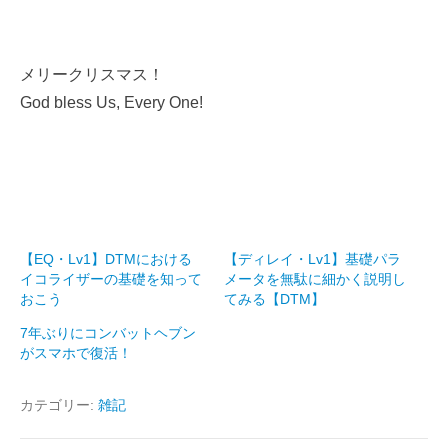
メリークリスマス！
God bless Us, Every One!
【EQ・Lv1】DTMにおける
【ディレイ・Lv1】基礎パラ
イコライザーの基礎を知って
メータを無駄に細かく説明し
おこう
てみる【DTM】
7年ぶりにコンバットヘブン
がスマホで復活！
カテゴリー:
雑記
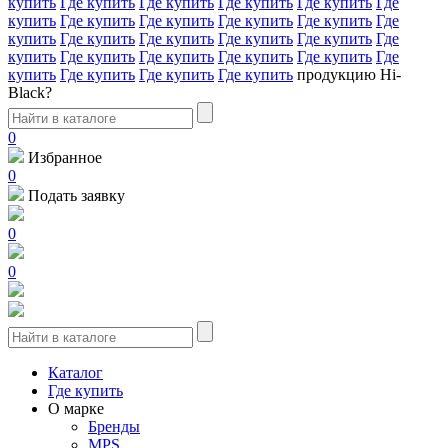
купить
Где купить
Где купить
Где купить
Где купить
Где
купить
Где купить
Где купить
Где купить
Где купить
Где
купить
Где купить
Где купить
Где купить
Где купить
Где
купить
Где купить
Где купить
Где купить
Где купить
Где
купить
Где купить
Где купить
Где купить
продукцию Hi-
Black?
0
Избранное
0
Подать заявку
0
0
Каталог
Где купить
О марке
Бренды
MPS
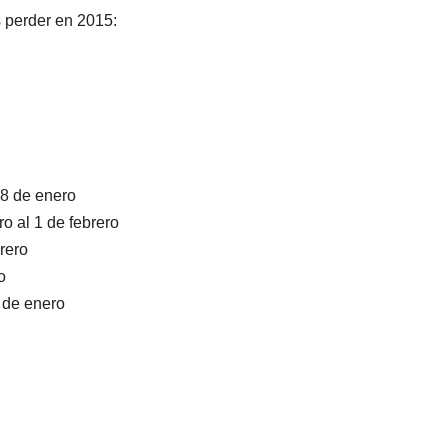
s perder en 2015:
18 de enero
 al 1 de febrero
rero
o
 de enero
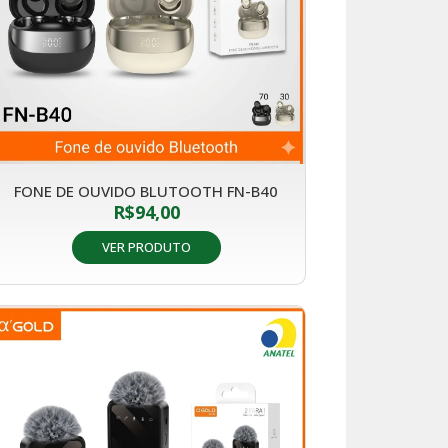
FONE DE OUVIDO BLUTOOTH FN-B40
R$
94,00
VER PRODUTO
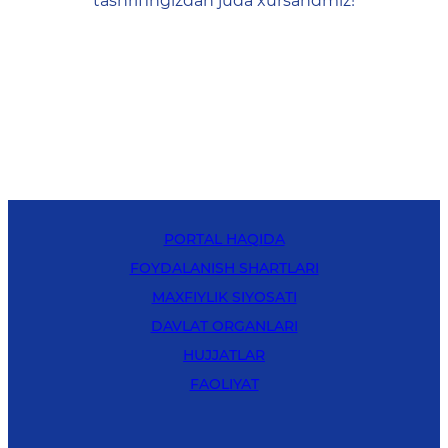
tashrifingizdan juda xursandmiz!
PORTAL HAQIDA
FOYDALANISH SHARTLARI
MAXFIYLIK SIYOSATI
DAVLAT ORGANLARI
HUJJATLAR
FAOLIYAT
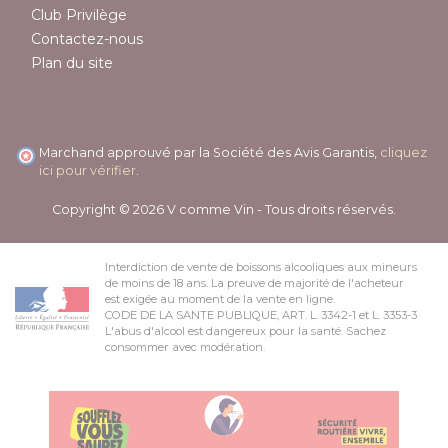
Club Privilège
Contactez-nous
Plan du site
Marchand approuvé par la Société des Avis Garantis,
cliquez
ici pour vérifier
.
Copyright © 2026 V comme Vin - Tous droits réservés.
Interdiction de vente de boissons alcooliques aux mineurs
de moins de 18 ans. La preuve de majorité de l'acheteur
est exigée au moment de la vente en ligne.
CODE DE LA SANTE PUBLIQUE, ART. L. 3342-1 et L. 3353-3
L'abus d'alcool est dangereux pour la santé. Sachez
consommer avec modération.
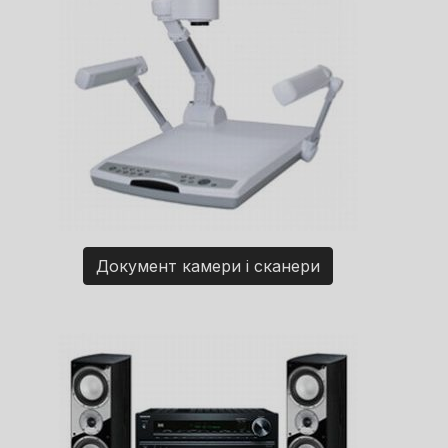
Документ камери і сканери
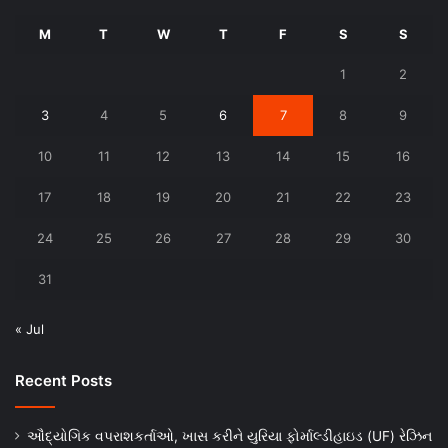
M
T
W
T
F
S
S
1
2
3
4
5
6
7
8
9
10
11
12
13
14
15
16
17
18
19
20
21
22
23
24
25
26
27
28
29
30
31
« Jul
Recent Posts
ઔદ્યોગિક વપરાશકર્તાઓ, ખાસ કરીને યુરિયા ફોર્માલ્ડીહાઇડ (UF) રેઝિન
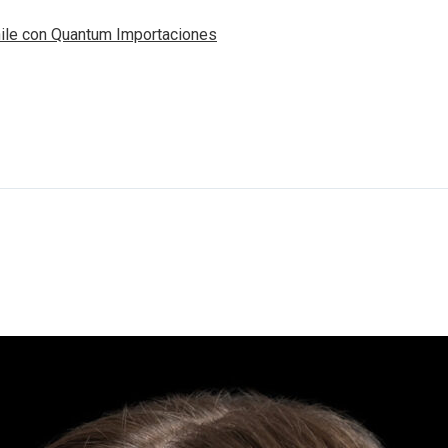
hile con Quantum Importaciones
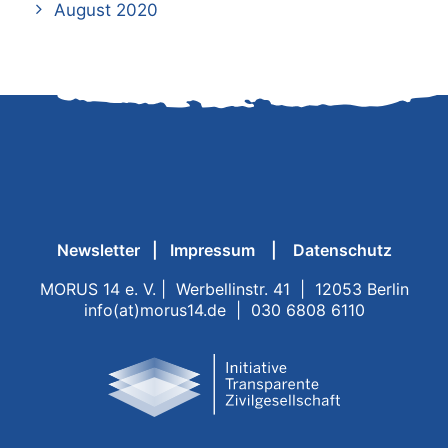
August 2020
Newsletter
|
Impressum
|
Datenschutz
MORUS 14 e. V. | Werbellinstr. 41 | 12053 Berlin
info(at)morus14.de | 030 6808 6110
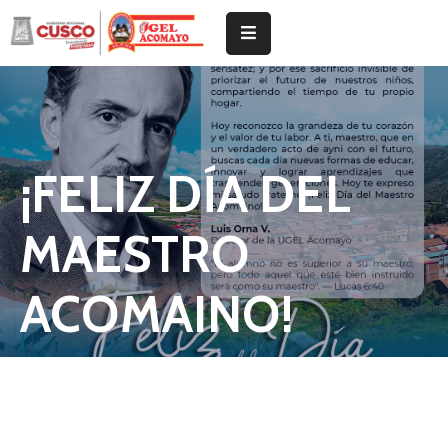
Inicio
Institucional
¡FELIZ DÍA DEL
Tramites
Noticias
MAESTRO
Documentos
De
ACOMAINO!
Gestión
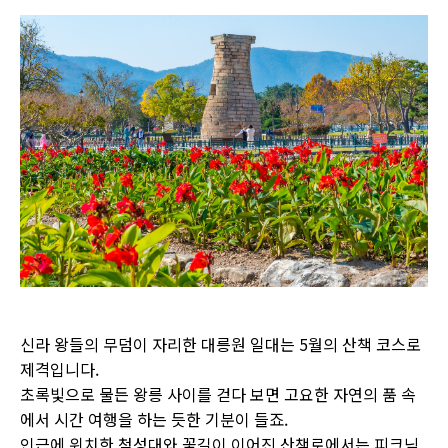
신라 왕들의 무덤이 자리한 대릉원 일대는 5월의 산책 코스로
제격입니다.
초록빛으로 물든 왕릉 사이를 걷다 보면 고요한 자연의 품 속
에서 시간 여행을 하는 듯한 기분이 들죠.
인근에 위치한 첨성대와 꽃길이 이어진 산책로에서는 피크닉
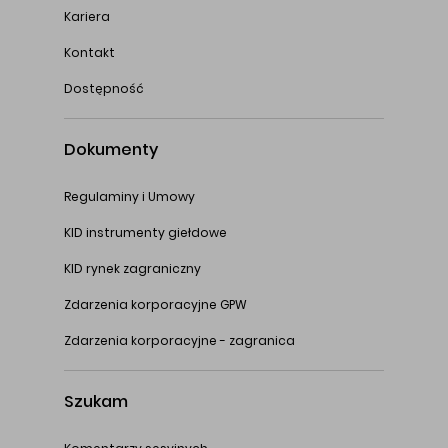
Kariera
Kontakt
Dostępność
Dokumenty
Regulaminy i Umowy
KID instrumenty giełdowe
KID rynek zagraniczny
Zdarzenia korporacyjne GPW
Zdarzenia korporacyjne - zagranica
Szukam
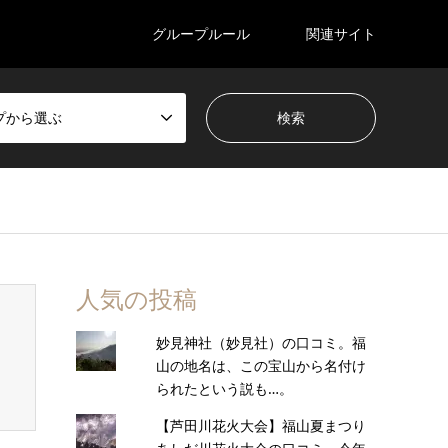
グループルール
関連サイト
プから選ぶ
人気の投稿
妙見神社（妙見社）の口コミ。福
山の地名は、この宝山から名付け
られたという説も…。
【芦田川花火大会】福山夏まつり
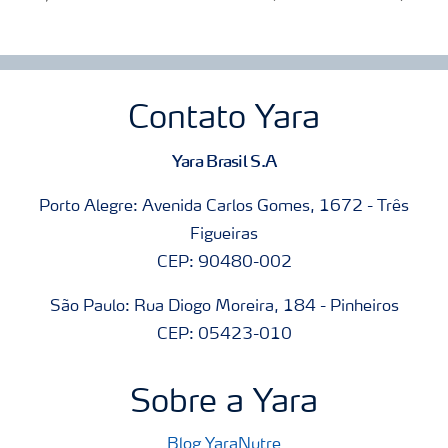
Contato Yara
Yara Brasil S.A
Porto Alegre: Avenida Carlos Gomes, 1672 - Três
Figueiras
CEP: 90480-002
São Paulo: Rua Diogo Moreira, 184 - Pinheiros
CEP: 05423-010
Sobre a Yara
Blog YaraNutre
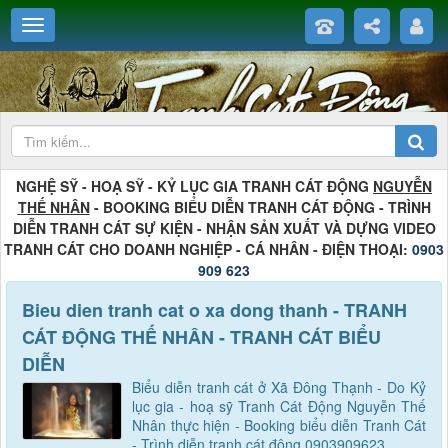
NGHỆ SỸ - HOẠ SỸ - KỶ LỤC GIA TRANH CÁT ĐỘNG
NGUYỄN
THẾ NHÂN
- BOOKING BIỂU DIỄN TRANH CÁT ĐỘNG - TRÌNH
DIỄN TRANH CÁT SỰ KIỆN - NHẬN SẢN XUẤT VÀ DỰNG VIDEO
TRANH CÁT CHO DOANH NGHIỆP - CÁ NHÂN - ĐIỆN THOẠI:
0903
909 623
Bieu dien tranh cat o xa dong thanh - TRANH
CÁT ĐỘNG THẾ NHÂN - TRANH CÁT BIỂU
DIỄN
Biểu diễn tranh cát ở Xã Đông Thạnh - Do Kỷ
lục gia - hoạ sỹ Tranh Cát Động Nguyễn Thế
Nhân thực hiện - Booking biểu diễn Tranh Cát
- Trình diễn tranh cát động 0903909623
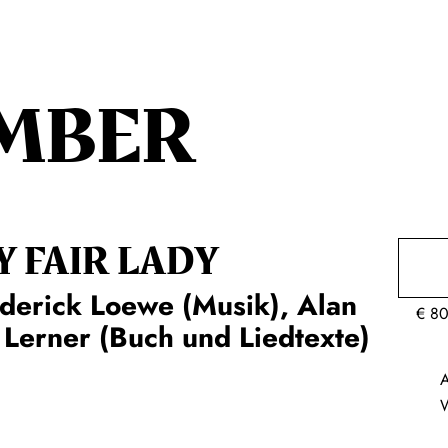
MBER
Y FAIR LADY
derick Loewe (Musik), Alan
€
80
 Lerner (Buch und Liedtexte)
A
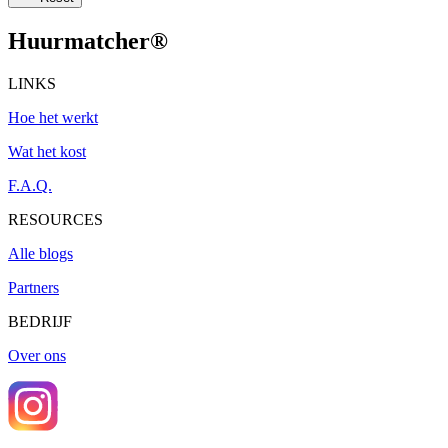
Huurmatcher
®
LINKS
Hoe het werkt
Wat het kost
F.A.Q.
RESOURCES
Alle blogs
Partners
BEDRIJF
Over ons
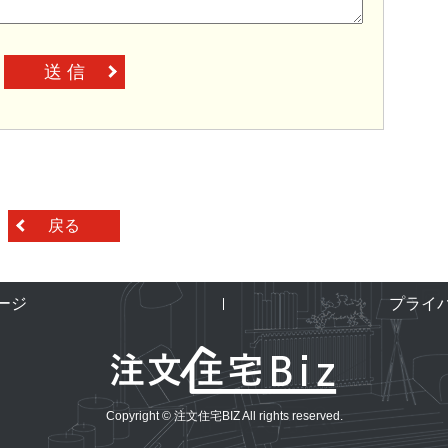
送 信
戻る
ージ
プライ
Copyright © 注文住宅BIZ All rights reserved.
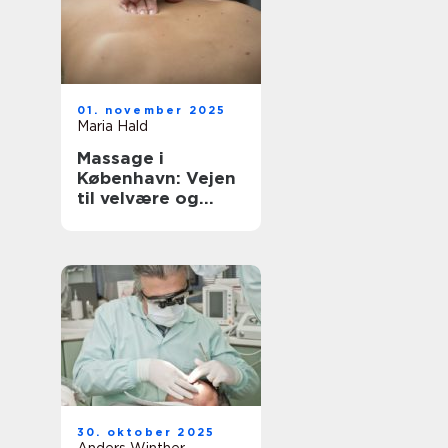
01. november 2025
Maria Hald
Massage i
København: Vejen
til velvære og
afslapning
30. oktober 2025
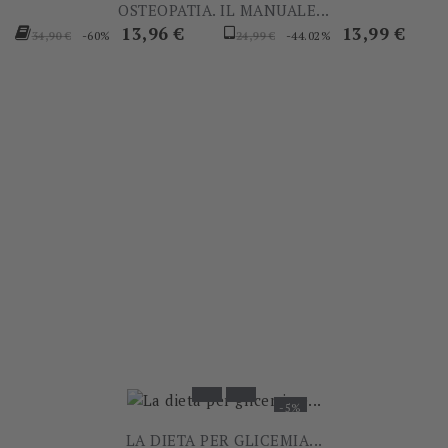
OSTEOPATIA. IL MANUALE...
Prezzo
Prezzo
Prezzo
Prezzo
13,96 €
13,99 €
-60%
-44.02%
34,90 €
24,99 €
base
base
-5%
LA DIETA PER GLICEMIA...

=-=-=

When you copy the lines above, drop the pictures and keep everything else exact.

メリークリスマス！
God bless Us, Every One!
【EQ・Lv1】DTMにおける
【ディレイ・Lv1】基礎パラ
イコライザーの基礎を知って
メータを無駄に細かく説明し
おこう
てみる【DTM】
7年ぶりにコンバットヘブン
がスマホで復活！
カテゴリー:
雑記
купить
Где купить
Где купить
Где купить
Где купить
Где
купить
Где купить
Где купить
Где купить
Где купить
Где
купить
Где купить
Где купить
Где купить
Где купить
Где
купить
Где купить
Где купить
Где купить
Где купить
Где
купить
Где купить
Где купить
Где купить
продукцию Hi-
Black?
0
Избранное
0
Подать заявку
0
0
Каталог
Где купить
О марке
Бренды
MPS
s perder en 2015:
18 de enero
 al 1 de febrero
rero
o
 de enero
FONE DE OUVIDO BLUTOOTH FN-B40
R$
94,00
VER PRODUTO
tashrifingizdan juda xursandmiz!
PORTAL HAQIDA
FOYDALANISH SHARTLARI
MAXFIYLIK SIYOSATI
DAVLAT ORGANLARI
HUJJATLAR
FAOLIYAT
Club Privilège
Contactez-nous
Plan du site
Marchand approuvé par la Société des Avis Garantis,
cliquez
ici pour vérifier
.
Copyright © 2026 V comme Vin - Tous droits réservés.
Interdiction de vente de boissons alcooliques aux mineurs
de moins de 18 ans. La preuve de majorité de l'acheteur
est exigée au moment de la vente en ligne.
CODE DE LA SANTE PUBLIQUE, ART. L. 3342-1 et L. 3353-3
L'abus d'alcool est dangereux pour la santé. Sachez
consommer avec modération.
Документ камери і сканери
M
T
W
T
F
S
S
1
2
3
4
5
6
7
8
9
10
11
12
13
14
15
16
17
18
19
20
21
22
23
24
25
26
27
28
29
30
31
« Jul
Recent Posts
ઔદ્યોગિક વપરાશકર્તાઓ, ખાસ કરીને યુરિયા ફોર્માલ્ડીહાઇડ (UF) રેઝિન
hile con Quantum Importaciones
August 2020
Newsletter
|
Impressum
|
Datenschutz
MORUS 14 e. V. | Werbellinstr. 41 | 12053 Berlin
info(at)morus14.de | 030 6808 6110
Inicio
Institucional
¡FELIZ DÍA DEL
Tramites
Noticias
MAESTRO
Documentos
De
ACOMAINO!
Gestión
신라 왕들의 무덤이 자리한 대릉원 일대는 5월의 산책 코스로
제격입니다.
초록빛으로 물든 왕릉 사이를 걷다 보면 고요한 자연의 품 속
에서 시간 여행을 하는 듯한 기분이 들죠.
인근에 위치한 첨성대와 꽃길이 이어진 산책로에서는 피크닉
Kariera
Kontakt
Dostępność
Dokumenty
Regulaminy i Umowy
KID instrumenty giełdowe
KID rynek zagraniczny
Zdarzenia korporacyjne GPW
Zdarzenia korporacyjne - zagranica
Szukam
グループルール
関連サイト
プから選ぶ
人気の投稿
妙見神社（妙見社）の口コミ。福
山の地名は、この宝山から名付け
られたという説も…。
【芦田川花火大会】福山夏まつり
Contato Yara
Yara Brasil S.A
Porto Alegre: Avenida Carlos Gomes, 1672 - Três
Figueiras
CEP: 90480-002
São Paulo: Rua Diogo Moreira, 184 - Pinheiros
CEP: 05423-010
Sobre a Yara
Blog YaraNutre
NGHỆ SỸ - HOẠ SỸ - KỶ LỤC GIA TRANH CÁT ĐỘNG
NGUYỄN
THẾ NHÂN
- BOOKING BIỂU DIỄN TRANH CÁT ĐỘNG - TRÌNH
DIỄN TRANH CÁT SỰ KIỆN - NHẬN SẢN XUẤT VÀ DỰNG VIDEO
TRANH CÁT CHO DOANH NGHIỆP - CÁ NHÂN - ĐIỆN THOẠI:
0903
909 623
Bieu dien tranh cat o xa dong thanh - TRANH
CÁT ĐỘNG THẾ NHÂN - TRANH CÁT BIỂU
DIỄN
Biểu diễn tranh cát ở Xã Đông Thạnh - Do Kỷ
lục gia - hoạ sỹ Tranh Cát Động Nguyễn Thế
Nhân thực hiện - Booking biểu diễn Tranh Cát
- Trình diễn tranh cát động 0903909623
MBER
Y FAIR LADY
derick Loewe (Musik), Alan
€
80
 Lerner (Buch und Liedtexte)
A
Huurmatcher
®
LINKS
Hoe het werkt
Wat het kost
F.A.Q.
RESOURCES
Alle blogs
Partners
BEDRIJF
Over ons
送 信
戻る
ージ
プライ
Copyright © 注文住宅BIZ All rights reserved.
01. november 2025
Maria Hald
Massage i
København: Vejen
til velvære og
afslapning
30. oktober 2025
OSTEOPATIA. IL MANUALE...
Prezzo
Prezzo
Prezzo
Prezzo
13,96 €
13,99 €
-60%
-44.02%
34,90 €
24,99 €
base
base
-5%
LA DIETA PER GLICEMIA...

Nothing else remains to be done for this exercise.